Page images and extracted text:
------------------------------
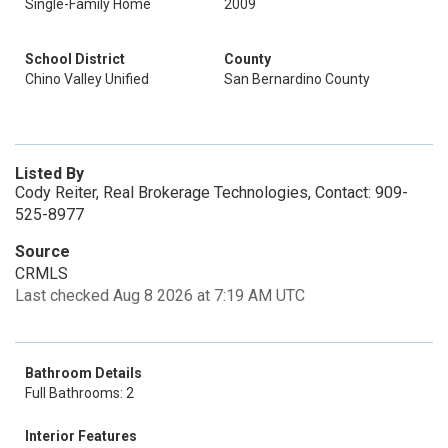
Single-Family Home
2009
School District
County
Chino Valley Unified
San Bernardino County
Listed By
Cody Reiter, Real Brokerage Technologies, Contact: 909-
525-8977
Source
CRMLS
Last checked Aug 8 2026 at 7:19 AM UTC
Bathroom Details
Full Bathrooms: 2
Interior Features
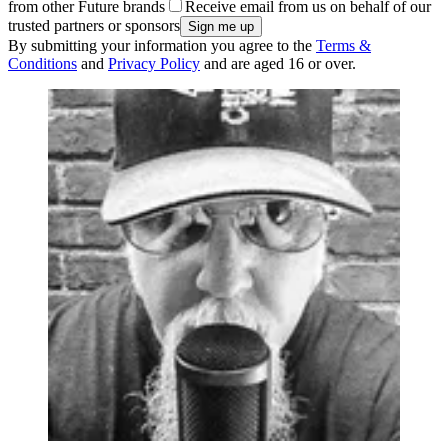
from other Future brands
Receive email from us on behalf of our
trusted partners or sponsors
By submitting your information you agree to the
Terms &
Conditions
and
Privacy Policy
and are aged 16 or over.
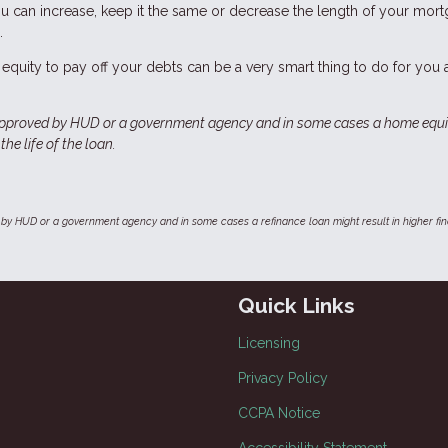
ou can increase, keep it the same or decrease the length of your mort
.
equity to pay off your debts can be a very smart thing to do for you
approved by HUD or a government agency and in some cases a home equi
he life of the loan.
by HUD or a government agency and in some cases a refinance loan might result in higher f
Quick Links
Licensing
Privacy Policy
CCPA Notice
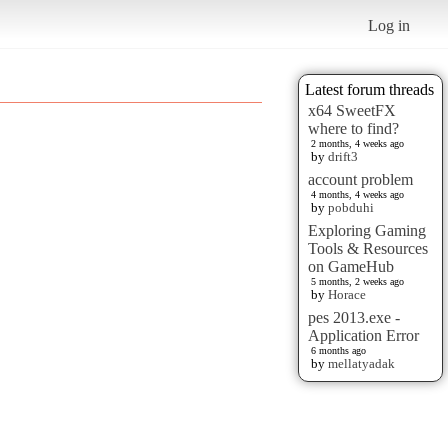
Log in
Latest forum threads
x64 SweetFX
where to find?
2 months, 4 weeks ago
by
drift3
account problem
4 months, 4 weeks ago
by
pobduhi
Exploring Gaming
Tools & Resources
on GameHub
5 months, 2 weeks ago
by
Horace
pes 2013.exe -
Application Error
6 months ago
by
mellatyadak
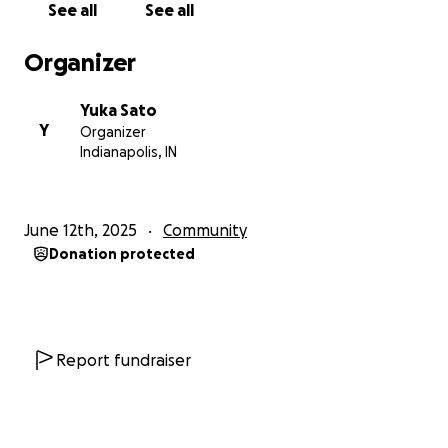
See all
See all
With love,
Organizer
Yuka
Yuka Sato
Y
Organizer
Indianapolis, IN
June 12th, 2025
Community
Donation protected
Report fundraiser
------------------------------
The problem: Whenever the word "loan" appears in a line above, copy that line.

Answer section:
he life of the loan.
by HUD or a government agency and in some cases a refinance loan might result in higher f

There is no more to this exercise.